In the Tower Rooms, Midnight——
It is best to write it. What I might have said to you in the garden would have been halting at best. How could I speak it all with your clear eyes upon me—all the sordid history of those years which are best buried, but whose ghosts to-night have risen again?
If in these months—this year that I have lived in these rooms, I have seemed to hide that which you will now know, it was not because I wanted to set myself before you as something more than I am. Not that I wished to deceive. It was simply that the thought of the old life brought a surging sense of helplessness, of hopelessness, of rebellion against fate, Having put it behind me, I have not wished to talk about it—to think about it—to have it, in all its tarnished tragedy, held up before your earnest, shining eyes.
For you have never known such things as I have to tell you, Mary Ballard. There has been sorrow in your life, and, I have seen of late, suffering for those you love. But, as yet, you have not doffed an ideal. You have not bowed that brave young head of yours. You have never yet turned your back upon the things which might have been.
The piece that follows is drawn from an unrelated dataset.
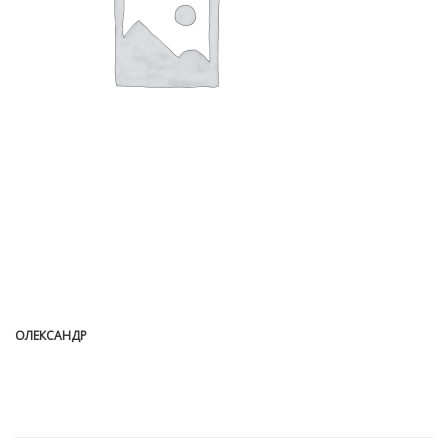
ОЛЕКСАНДР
As I have turned mine. I wish sometimes that you might have known me before the happening of these things which I am to tell you. But I wish more than all, that I might have known you. Until I came here, I did not dream that there was such a woman in the world as you. I had thought of women first, as a chivalrous boy thinks, later, as a disillusioned man. But of a woman like a young and ardent soldier, on fire to fight the winning battles of the world—of such a woman I had never dreamed.